EXERCISE GOAL =>
Output each record below exactly as it stands, leaving out the pictures.

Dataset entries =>
--- START ---
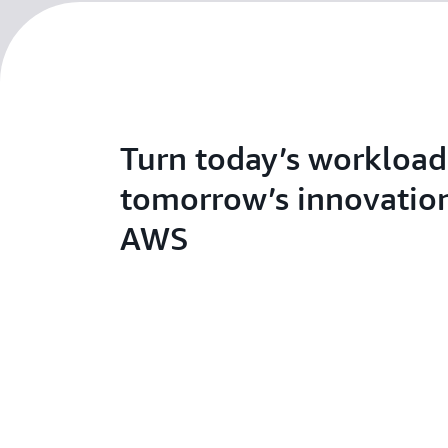
Turn today’s workload
tomorrow’s innovatio
AWS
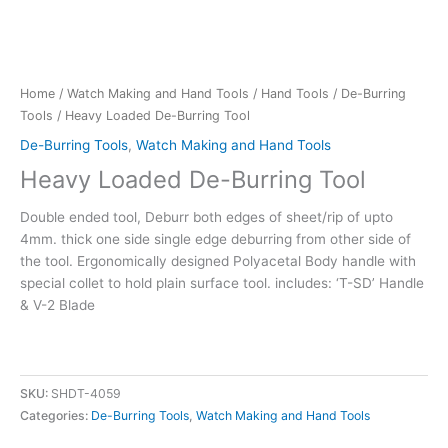
Home
/
Watch Making and Hand Tools
/
Hand Tools
/
De-Burring
Tools
/ Heavy Loaded De-Burring Tool
De-Burring Tools
,
Watch Making and Hand Tools
Heavy Loaded De-Burring Tool
Double ended tool, Deburr both edges of sheet/rip of upto
4mm. thick one side single edge deburring from other side of
the tool. Ergonomically designed Polyacetal Body handle with
special collet to hold plain surface tool. includes: ‘T-SD’ Handle
& V-2 Blade
SKU:
SHDT-4059
Categories:
De-Burring Tools
,
Watch Making and Hand Tools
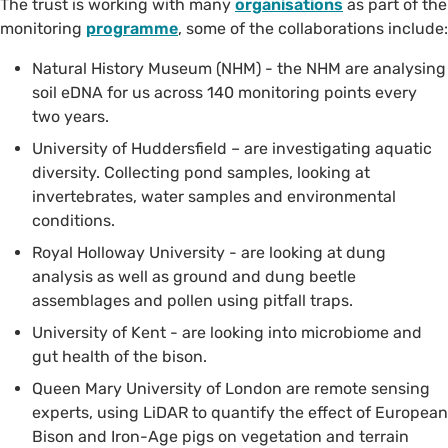
The trust is working with many
organisations
as part of the
monitoring
programme
, some of the collaborations include:
Natural History Museum (NHM) - the NHM are analysing
soil eDNA for us across 140 monitoring points every
two years.
University of Huddersfield – are investigating aquatic
diversity. Collecting pond samples, looking at
invertebrates, water samples and environmental
conditions.
Royal Holloway University - are looking at dung
analysis as well as ground and dung beetle
assemblages and pollen using pitfall traps.
University of Kent - are looking into microbiome and
gut health of the bison.
Queen Mary University of London are remote sensing
experts, using LiDAR to quantify the effect of European
Bison and Iron-Age pigs on vegetation and terrain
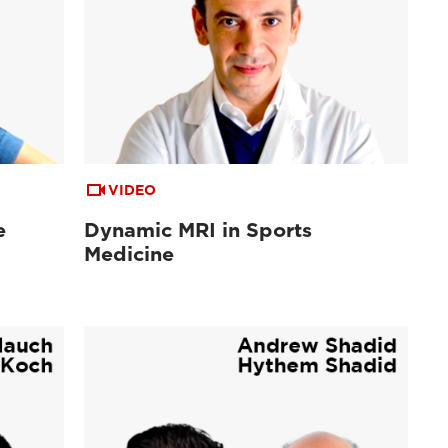
VIDEO
e
Dynamic MRI in Sports
Medicine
--- END ---
RESULT BELOW =>
Turn today’s workload
tomorrow’s innovatio
AWS
Home
/
Watch Making and Hand Tools
/
Hand Tools
/
De-Burring
Tools
/ Heavy Loaded De-Burring Tool
De-Burring Tools
,
Watch Making and Hand Tools
Heavy Loaded De-Burring Tool
Double ended tool, Deburr both edges of sheet/rip of upto
4mm. thick one side single edge deburring from other side of
the tool. Ergonomically designed Polyacetal Body handle with
special collet to hold plain surface tool. includes: ‘T-SD’ Handle
& V-2 Blade
SKU:
SHDT-4059
Categories:
De-Burring Tools
,
Watch Making and Hand Tools
The trust is working with many
organisations
as part of the
monitoring
programme
, some of the collaborations include:
Natural History Museum (NHM) - the NHM are analysing
soil eDNA for us across 140 monitoring points every
two years.
University of Huddersfield – are investigating aquatic
diversity. Collecting pond samples, looking at
invertebrates, water samples and environmental
conditions.
Royal Holloway University - are looking at dung
analysis as well as ground and dung beetle
assemblages and pollen using pitfall traps.
University of Kent - are looking into microbiome and
gut health of the bison.
Queen Mary University of London are remote sensing
experts, using LiDAR to quantify the effect of European
Bison and Iron-Age pigs on vegetation and terrain
VIDEO
e
Dynamic MRI in Sports
Medicine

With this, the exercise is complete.